::: Provided data :::

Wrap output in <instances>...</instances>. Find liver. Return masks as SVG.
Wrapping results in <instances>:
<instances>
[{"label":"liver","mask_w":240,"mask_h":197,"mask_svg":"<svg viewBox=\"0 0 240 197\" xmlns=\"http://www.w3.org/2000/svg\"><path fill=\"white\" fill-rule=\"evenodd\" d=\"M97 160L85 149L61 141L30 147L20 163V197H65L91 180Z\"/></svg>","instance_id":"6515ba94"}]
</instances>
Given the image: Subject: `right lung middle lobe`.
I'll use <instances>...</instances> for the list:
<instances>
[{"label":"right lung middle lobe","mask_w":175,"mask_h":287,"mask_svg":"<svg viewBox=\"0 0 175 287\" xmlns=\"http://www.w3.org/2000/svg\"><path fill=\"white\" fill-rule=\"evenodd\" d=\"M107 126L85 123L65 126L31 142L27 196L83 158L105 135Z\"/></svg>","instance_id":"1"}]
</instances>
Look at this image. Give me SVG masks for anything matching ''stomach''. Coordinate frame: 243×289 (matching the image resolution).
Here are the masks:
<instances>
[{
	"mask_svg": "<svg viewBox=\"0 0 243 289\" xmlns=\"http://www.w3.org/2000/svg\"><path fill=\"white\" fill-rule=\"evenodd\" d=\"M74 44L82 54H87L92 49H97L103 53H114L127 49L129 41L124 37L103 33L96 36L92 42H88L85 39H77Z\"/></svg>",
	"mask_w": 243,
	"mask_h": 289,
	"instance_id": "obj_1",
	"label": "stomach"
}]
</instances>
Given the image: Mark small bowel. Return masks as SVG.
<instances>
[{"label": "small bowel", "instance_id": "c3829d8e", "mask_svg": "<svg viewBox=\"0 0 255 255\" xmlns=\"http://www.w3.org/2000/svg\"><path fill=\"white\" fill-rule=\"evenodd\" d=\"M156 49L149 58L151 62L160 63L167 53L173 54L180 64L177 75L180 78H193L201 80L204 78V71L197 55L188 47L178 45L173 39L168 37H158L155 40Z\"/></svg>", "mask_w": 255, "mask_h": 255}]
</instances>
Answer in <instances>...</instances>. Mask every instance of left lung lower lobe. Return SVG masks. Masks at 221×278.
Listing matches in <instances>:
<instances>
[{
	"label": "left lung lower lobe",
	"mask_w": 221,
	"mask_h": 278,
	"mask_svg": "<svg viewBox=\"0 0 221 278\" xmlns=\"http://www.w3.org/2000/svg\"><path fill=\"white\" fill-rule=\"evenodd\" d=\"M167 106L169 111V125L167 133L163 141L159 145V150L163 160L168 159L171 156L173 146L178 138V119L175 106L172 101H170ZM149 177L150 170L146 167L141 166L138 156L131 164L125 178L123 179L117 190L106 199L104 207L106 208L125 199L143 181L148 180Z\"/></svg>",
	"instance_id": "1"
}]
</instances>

:::

_Exercise brief_
Would you please repeat the entire listing, line for line?

_Response to the exercise_
Wrap output in <instances>...</instances>. Find liver. Return masks as SVG.
Wrapping results in <instances>:
<instances>
[{"label":"liver","mask_w":240,"mask_h":197,"mask_svg":"<svg viewBox=\"0 0 240 197\" xmlns=\"http://www.w3.org/2000/svg\"><path fill=\"white\" fill-rule=\"evenodd\" d=\"M97 160L85 149L61 141L30 147L20 163V197H65L91 180Z\"/></svg>","instance_id":"6515ba94"}]
</instances>
Given the image: Subject: `right lung middle lobe`.
I'll use <instances>...</instances> for the list:
<instances>
[{"label":"right lung middle lobe","mask_w":175,"mask_h":287,"mask_svg":"<svg viewBox=\"0 0 175 287\" xmlns=\"http://www.w3.org/2000/svg\"><path fill=\"white\" fill-rule=\"evenodd\" d=\"M107 126L85 123L65 126L31 142L27 196L83 158L105 135Z\"/></svg>","instance_id":"1"}]
</instances>
Look at this image. Give me SVG masks for anything matching ''stomach''. Coordinate frame: 243×289 (matching the image resolution).
Here are the masks:
<instances>
[{
	"mask_svg": "<svg viewBox=\"0 0 243 289\" xmlns=\"http://www.w3.org/2000/svg\"><path fill=\"white\" fill-rule=\"evenodd\" d=\"M74 44L82 54H87L92 49H97L103 53H114L127 49L129 41L124 37L103 33L96 36L92 42H88L85 39H77Z\"/></svg>",
	"mask_w": 243,
	"mask_h": 289,
	"instance_id": "obj_1",
	"label": "stomach"
}]
</instances>
Given the image: Mark small bowel. Return masks as SVG.
<instances>
[{"label": "small bowel", "instance_id": "c3829d8e", "mask_svg": "<svg viewBox=\"0 0 255 255\" xmlns=\"http://www.w3.org/2000/svg\"><path fill=\"white\" fill-rule=\"evenodd\" d=\"M156 49L149 58L151 62L160 63L167 53L173 54L180 64L177 75L180 78H193L201 80L204 78V71L197 55L188 47L178 45L173 39L168 37H158L155 40Z\"/></svg>", "mask_w": 255, "mask_h": 255}]
</instances>
Answer in <instances>...</instances>. Mask every instance of left lung lower lobe. Return SVG masks. Masks at 221×278.
Listing matches in <instances>:
<instances>
[{
	"label": "left lung lower lobe",
	"mask_w": 221,
	"mask_h": 278,
	"mask_svg": "<svg viewBox=\"0 0 221 278\" xmlns=\"http://www.w3.org/2000/svg\"><path fill=\"white\" fill-rule=\"evenodd\" d=\"M167 106L169 111V125L167 133L163 141L159 145V150L163 160L168 159L171 156L173 146L178 138V119L175 106L172 101H170ZM149 177L150 170L146 167L141 166L138 156L131 164L125 178L123 179L117 190L106 199L104 207L106 208L125 199L143 181L148 180Z\"/></svg>",
	"instance_id": "1"
}]
</instances>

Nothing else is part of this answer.